SPORTS

Outside Oberlin

Sir Charles ends his 16-year hardcourt reign

by Benjamin Clark and Rossiter Drake

After 16 years of maintaining a love and hate relationship with the National Basketball Association, thousands of rebounds and a healthy share of dashed title hopes, Charles Barkley reluctantly hung up his kicks Wednesday night after rupturing a tendon in his knee. Few professional basketball players have brought as much unparalleled talent and personality to the game as this unlikely athlete.

The Alabama native enjoyed a volatile career highlighted by impressive personal accomplishments and disastrous clashes with fans, referees and fellow players. Despite his long rap sheet with league officials, no one can deny that Barkley came to play every night, displaying stellar talent and ferocious drive for a man whose 6'4" frame put him at a disadvantage in nearly every game he played. How else could he have held his own against NBA giants like Shaquille O'Neal, Patrick Ewing and Rik Smits?

Barkley made a name for himself as the "Round Mound of Rebound" when he found his way into the league in 1985 as a 290-pound power forward with the Philadelphia 76ers. Despite his girth, Barkley managed to snare his share of boards and remained among the league leaders in rebounds for his entire career.

Barkley's waistband was not his largest quality on display for basketball fans, as his large jowls soon garnered their own share of controversy. He spit on fans (throwing one through a barroom window at an Orlando night club in 1997) and displayed his middle finger prominently throughout the past 16 seasons.

But he boldly defended his erratic behavior and his profanity-laced tirades to anyone who would listen. "I am not a role model," Barkley was fond of saying. "I am a professional athlete." This famous mantra sparked a whole marketing campaign centered around Barkley's reckless attitude towards fans and the media, but it also sparked a national debate about the role that superstar athletes play in the lives of their young, impressionable followers.

Barkley's career highlights include his 1987 rebounding title, the 1993 Most Valuable Player Award, two Olympic gold medals and eight all-star selections. He is one of only three players - along with Hall of Famers Kareem Abdul-Jabbar and Wilt Chamberlain - to score 20,000 points, 10,000 rebounds and 4,000 assists in his illustrious career.

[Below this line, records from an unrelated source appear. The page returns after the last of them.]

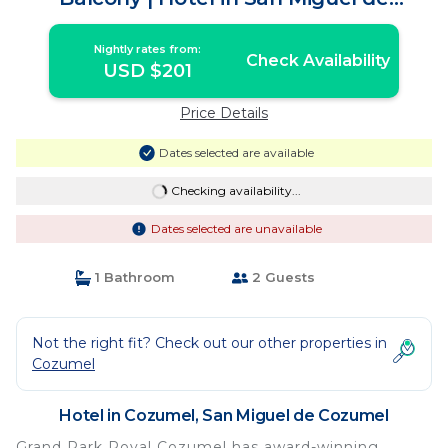
Cozumel
Nightly rates from:
Check Availability
USD $201
Price Details
Dates selected are available
Checking availability...
Dates selected are unavailable
1 Bathroom
2 Guests
Not the right fit? Check out our other properties in
Cozumel
Hotel in Cozumel, San Miguel de Cozumel
Grand Park Royal Cozumel has award-winning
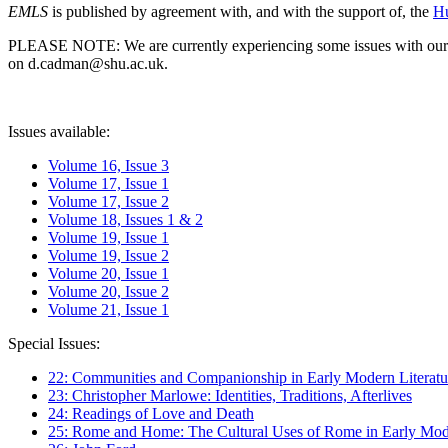
EMLS
is published by agreement with, and with the support of, the
Hu
PLEASE NOTE: We are currently experiencing some issues with our syst
on d.cadman@shu.ac.uk.
Issues available:
Volume 16, Issue 3
Volume 17, Issue 1
Volume 17, Issue 2
Volume 18, Issues 1 & 2
Volume 19, Issue 1
Volume 19, Issue 2
Volume 20, Issue 1
Volume 20, Issue 2
Volume 21, Issue 1
Special Issues:
22: Communities and Companionship in Early Modern Literatu
23: Christopher Marlowe: Identities, Traditions, Afterlives
24: Readings of Love and Death
25: Rome and Home: The Cultural Uses of Rome in Early Mode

Unfortunately, Barkley will exit the game without the prize that all professional athletes covet most: a championship ring. No matter how hard Barkley worked for his respective teams, all of his individual achievements could not add up to one NBA title. He came close just once, but he ended his legendary career without ever tasting the champagne that all champions drink after their most cherished victories.

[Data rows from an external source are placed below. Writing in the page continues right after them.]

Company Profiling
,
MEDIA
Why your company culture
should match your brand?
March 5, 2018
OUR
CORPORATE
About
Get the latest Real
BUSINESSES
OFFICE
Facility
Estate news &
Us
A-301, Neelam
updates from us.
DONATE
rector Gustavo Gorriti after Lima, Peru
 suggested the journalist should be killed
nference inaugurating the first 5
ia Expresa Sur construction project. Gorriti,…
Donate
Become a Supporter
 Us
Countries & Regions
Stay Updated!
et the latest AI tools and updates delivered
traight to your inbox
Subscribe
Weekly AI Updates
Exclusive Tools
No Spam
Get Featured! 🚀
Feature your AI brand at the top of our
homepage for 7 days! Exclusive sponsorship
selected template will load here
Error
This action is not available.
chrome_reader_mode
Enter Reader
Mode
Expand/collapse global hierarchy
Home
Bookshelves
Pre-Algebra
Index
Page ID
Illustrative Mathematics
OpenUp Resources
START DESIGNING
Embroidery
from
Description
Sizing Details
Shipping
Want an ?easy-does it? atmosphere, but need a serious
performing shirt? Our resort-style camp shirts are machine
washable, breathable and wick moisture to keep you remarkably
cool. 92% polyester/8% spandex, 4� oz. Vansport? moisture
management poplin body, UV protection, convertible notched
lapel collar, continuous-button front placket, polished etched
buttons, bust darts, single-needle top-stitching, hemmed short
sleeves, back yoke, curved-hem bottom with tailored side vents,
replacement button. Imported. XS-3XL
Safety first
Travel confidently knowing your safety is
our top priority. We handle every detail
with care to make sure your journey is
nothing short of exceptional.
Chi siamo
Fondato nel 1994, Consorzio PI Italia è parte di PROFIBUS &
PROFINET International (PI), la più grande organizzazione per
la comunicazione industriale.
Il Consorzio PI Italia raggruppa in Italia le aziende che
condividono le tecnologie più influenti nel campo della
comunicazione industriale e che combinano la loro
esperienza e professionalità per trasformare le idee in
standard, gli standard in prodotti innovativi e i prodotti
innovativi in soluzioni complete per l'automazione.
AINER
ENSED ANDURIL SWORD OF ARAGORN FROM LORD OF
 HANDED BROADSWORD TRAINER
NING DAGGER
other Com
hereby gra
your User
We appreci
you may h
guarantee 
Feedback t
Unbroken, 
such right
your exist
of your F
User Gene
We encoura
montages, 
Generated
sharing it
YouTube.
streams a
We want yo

His only title run came in 1993, his MVP season with the Phoenix Suns. But Barkley could not have chosen a worse time to compete for the championship, as Michael Jordan and his Chicago Bulls were greasing their wheels for the second of their six titles in just eight years.

Barkley spent eight of his 16 NBA seasons in Philadelphia and will enter the Hall of Fame as a Sixer. The beloved forward wore out his welcome in the City of Brotherly Love after eight years of his outrageous shenanigans. He went on to enjoy limited success with the Suns and then the Houston Rockets, but Sir Charles played the same game wherever he landed. During his career, he developed a keen scoring touch and an offensive prowess that left fans and opponents spellbound; meanwhile, he played gritty defense and attacked the boards with the kind of enthusiasm that is slowly disappearing from the game in this era of big contracts and easy money.

But Sir Charles added something to basketball that will never be measured in wins, losses or rebound totals. He brought personality, wit and a shrewd sense of humor to the game, and he never insulted the intelligence of his fans with meaningless rhetoric or empty phrases. ("It's not about the money," that phrase uttered so often by greedy free agents, springs instantly to mind.) Instead, Barkley always offered a refreshing dose of honesty, whether he was discussing bad calls, fellow players or the state of the NBA. He once described a particularly painful loss as the type of game "that, if you lose, you go home and beat your kids."

So perhaps Barkley was not the most politically correct player in the league, nor did he ever censor his thoughts for the viewers at home. Nevertheless, he was a dedicated athlete who will be remembered not simply as one of the greatest basketball players of all time, but as an entertainer who wore his heart on his sleeve, injecting every game he ever played with incomparable passion and energy.

Barkley exited his final contest - which, fittingly enough, took place at the Corestates Spectrum in Philadelphia - with the following line: zero points, zero assists and two rebounds in eight minutes of play. It's a shame that Sir Charles was forced to leave the game that he loved so dearly on such a sour note, but fans can take comfort from the fact that he never lost his characteristic sense of humor, even in his darkest hour. "Just what America needs," Barkley said as he rode off into the sunset of his favorite Philadelphia golf course. "One more unemployed black man."